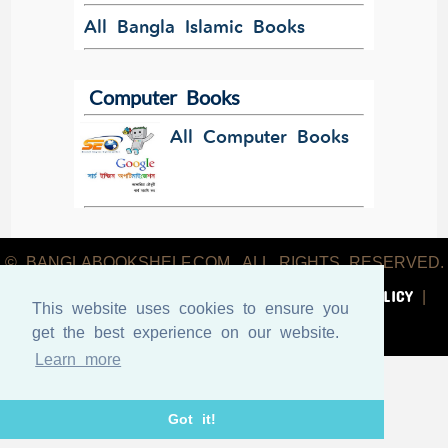
All Bangla Islamic Books
Computer Books
All Computer Books
© BANGLABOOKSHELF.COM. ALL RIGHTS RESERVED.
ABOUT US
TERMS & CONDITIONS
PRIVACY POLICY
|
|
|
This website uses cookies to ensure you
CONTACT US
get the best experience on our website.
Learn more
Got it!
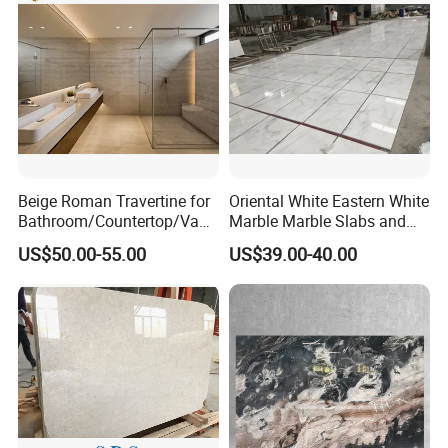
distributors?
A: For those regular customers, we offer incredible discount,
sample free shipping, free sample for custom design, custom
packagingand
QC as per custom requirements.
8.
Can you make products from our designs?
A: Yes, we do OEM, ODM and OBM.
Beige Roman Travertine for
Oriental White Eastern White
Bathroom/Countertop/Vanit
Marble Marble Slabs and
y/Wall/Floor Vein Cut
Marble Tiles
US$50.00-55.00
US$39.00-40.00
Travertine Marble Tiles
Supplier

- - - - -

--- Task description ---
Copy the whole listing exactly, excluding the pictures in it.

--- Written response ---
All Bangla Islamic Books
Computer Books
All Computer Books
© BANGLABOOKSHELF.COM. ALL RIGHTS RESERVED.
ABOUT US
TERMS & CONDITIONS
PRIVACY POLICY
|
|
|
This website uses cookies to ensure you
CONTACT US
get the best experience on our website.
Learn more
Got it!
distributors?
A: For those regular customers, we offer incredible discount,
sample free shipping, free sample for custom design, custom
packagingand
QC as per custom requirements.
8.
Can you make products from our designs?
A: Yes, we do OEM, ODM and OBM.
Beige Roman Travertine for
Oriental White Eastern White
Bathroom/Countertop/Vanit
Marble Marble Slabs and
y/Wall/Floor Vein Cut
Marble Tiles
US$50.00-55.00
US$39.00-40.00
Travertine Marble Tiles
Supplier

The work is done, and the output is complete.